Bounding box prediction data

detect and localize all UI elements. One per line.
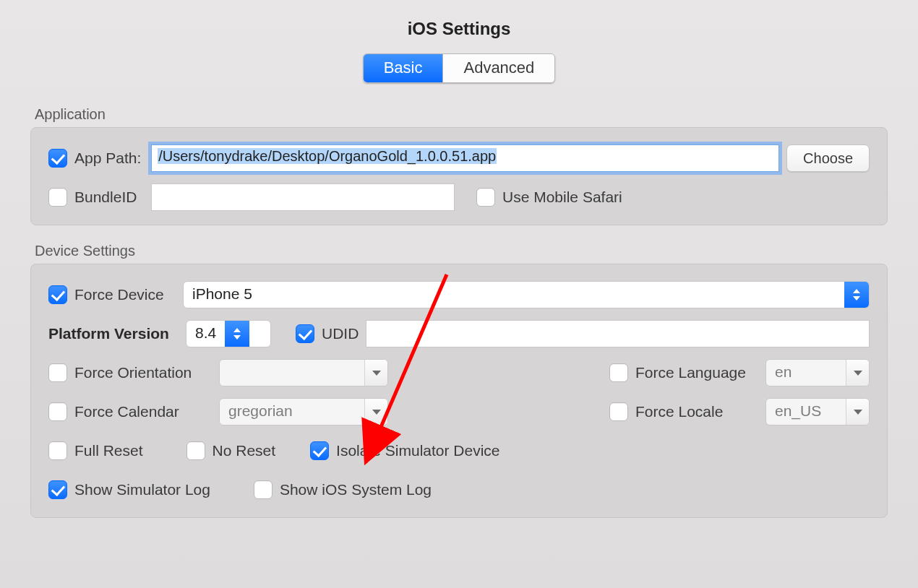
force-calendar-label: Force Calendar (74, 403, 212, 420)
application-section-label: Application (35, 106, 888, 123)
force-language-label: Force Language (635, 364, 758, 381)
application-group: App Path: /Users/tonydrake/Desktop/Organ… (30, 127, 888, 225)
tab-basic[interactable]: Basic (364, 54, 443, 82)
udid-input[interactable] (366, 320, 870, 347)
full-reset-checkbox[interactable] (48, 441, 67, 460)
force-orientation-checkbox[interactable] (48, 363, 67, 382)
bundle-id-input[interactable] (151, 183, 455, 211)
bundle-id-checkbox[interactable] (48, 188, 67, 207)
force-device-select[interactable]: iPhone 5 (183, 281, 870, 308)
udid-label: UDID (322, 325, 359, 342)
chevron-updown-icon (844, 282, 869, 308)
device-settings-section-label: Device Settings (35, 243, 888, 259)
platform-version-select[interactable]: 8.4 (186, 320, 271, 347)
full-reset-label: Full Reset (74, 442, 143, 459)
chevron-updown-icon (225, 321, 249, 347)
isolate-simulator-device-checkbox[interactable] (310, 441, 329, 460)
force-device-checkbox[interactable] (48, 285, 67, 304)
force-locale-checkbox[interactable] (609, 402, 628, 421)
chevron-down-icon (364, 360, 387, 386)
chevron-down-icon (364, 399, 387, 425)
force-locale-select[interactable]: en_US (765, 398, 870, 425)
no-reset-checkbox[interactable] (186, 441, 205, 460)
force-orientation-select[interactable] (219, 359, 388, 386)
force-calendar-select[interactable]: gregorian (219, 398, 388, 425)
isolate-simulator-device-label: Isolate Simulator Device (336, 442, 499, 459)
show-simulator-log-label: Show Simulator Log (74, 481, 210, 498)
app-path-label: App Path: (74, 150, 141, 167)
show-simulator-log-checkbox[interactable] (48, 480, 67, 499)
force-language-checkbox[interactable] (609, 363, 628, 382)
use-mobile-safari-checkbox[interactable] (476, 188, 495, 207)
show-ios-system-log-checkbox[interactable] (254, 480, 273, 499)
page-title: iOS Settings (0, 19, 918, 39)
settings-window: iOS Settings Basic Advanced Application … (0, 0, 918, 588)
force-calendar-checkbox[interactable] (48, 402, 67, 421)
use-mobile-safari-label: Use Mobile Safari (502, 189, 622, 206)
udid-checkbox[interactable] (296, 324, 314, 343)
force-orientation-label: Force Orientation (74, 364, 212, 381)
app-path-input[interactable]: /Users/tonydrake/Desktop/OrganoGold_1.0.… (151, 144, 779, 172)
force-locale-label: Force Locale (635, 403, 758, 420)
app-path-checkbox[interactable] (48, 149, 67, 168)
show-ios-system-log-label: Show iOS System Log (280, 481, 432, 498)
force-language-select[interactable]: en (765, 359, 870, 386)
device-settings-group: Force Device iPhone 5 Platform Version 8… (30, 264, 888, 518)
chevron-down-icon (846, 360, 869, 386)
platform-version-label: Platform Version (48, 325, 179, 342)
bundle-id-label: BundleID (74, 189, 144, 206)
tab-advanced[interactable]: Advanced (442, 54, 554, 82)
chevron-down-icon (846, 399, 869, 425)
force-device-label: Force Device (74, 286, 176, 303)
choose-button[interactable]: Choose (786, 144, 870, 172)
no-reset-label: No Reset (213, 442, 276, 459)
tab-bar: Basic Advanced (0, 53, 918, 83)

GOAL OF THE EXERCISE: With the pictures left aside, write out all of the records above exactly.

PROBLEM SOLUTION:
detect and localize all UI elements. One per line.
force-calendar-label: Force Calendar (74, 403, 212, 420)
application-section-label: Application (35, 106, 888, 123)
force-language-label: Force Language (635, 364, 758, 381)
application-group: App Path: /Users/tonydrake/Desktop/Organ… (30, 127, 888, 225)
tab-basic[interactable]: Basic (364, 54, 443, 82)
udid-input[interactable] (366, 320, 870, 347)
full-reset-checkbox[interactable] (48, 441, 67, 460)
force-orientation-checkbox[interactable] (48, 363, 67, 382)
bundle-id-input[interactable] (151, 183, 455, 211)
bundle-id-checkbox[interactable] (48, 188, 67, 207)
force-device-select[interactable]: iPhone 5 (183, 281, 870, 308)
udid-label: UDID (322, 325, 359, 342)
chevron-updown-icon (844, 282, 869, 308)
device-settings-section-label: Device Settings (35, 243, 888, 259)
platform-version-select[interactable]: 8.4 (186, 320, 271, 347)
full-reset-label: Full Reset (74, 442, 143, 459)
chevron-updown-icon (225, 321, 249, 347)
isolate-simulator-device-checkbox[interactable] (310, 441, 329, 460)
force-device-checkbox[interactable] (48, 285, 67, 304)
force-locale-checkbox[interactable] (609, 402, 628, 421)
chevron-down-icon (364, 360, 387, 386)
chevron-down-icon (364, 399, 387, 425)
force-locale-select[interactable]: en_US (765, 398, 870, 425)
no-reset-checkbox[interactable] (186, 441, 205, 460)
force-orientation-select[interactable] (219, 359, 388, 386)
force-calendar-select[interactable]: gregorian (219, 398, 388, 425)
isolate-simulator-device-label: Isolate Simulator Device (336, 442, 499, 459)
show-simulator-log-label: Show Simulator Log (74, 481, 210, 498)
app-path-label: App Path: (74, 150, 141, 167)
show-simulator-log-checkbox[interactable] (48, 480, 67, 499)
force-language-checkbox[interactable] (609, 363, 628, 382)
use-mobile-safari-checkbox[interactable] (476, 188, 495, 207)
show-ios-system-log-checkbox[interactable] (254, 480, 273, 499)
page-title: iOS Settings (0, 19, 918, 39)
settings-window: iOS Settings Basic Advanced Application … (0, 0, 918, 588)
force-calendar-checkbox[interactable] (48, 402, 67, 421)
use-mobile-safari-label: Use Mobile Safari (502, 189, 622, 206)
udid-checkbox[interactable] (296, 324, 314, 343)
force-orientation-label: Force Orientation (74, 364, 212, 381)
app-path-input[interactable]: /Users/tonydrake/Desktop/OrganoGold_1.0.… (151, 144, 779, 172)
force-locale-label: Force Locale (635, 403, 758, 420)
app-path-checkbox[interactable] (48, 149, 67, 168)
show-ios-system-log-label: Show iOS System Log (280, 481, 432, 498)
force-language-select[interactable]: en (765, 359, 870, 386)
device-settings-group: Force Device iPhone 5 Platform Version 8… (30, 264, 888, 518)
chevron-down-icon (846, 360, 869, 386)
platform-version-label: Platform Version (48, 325, 179, 342)
bundle-id-label: BundleID (74, 189, 144, 206)
tab-advanced[interactable]: Advanced (442, 54, 554, 82)
chevron-down-icon (846, 399, 869, 425)
force-device-label: Force Device (74, 286, 176, 303)
choose-button[interactable]: Choose (786, 144, 870, 172)
no-reset-label: No Reset (213, 442, 276, 459)
tab-bar: Basic Advanced (0, 53, 918, 83)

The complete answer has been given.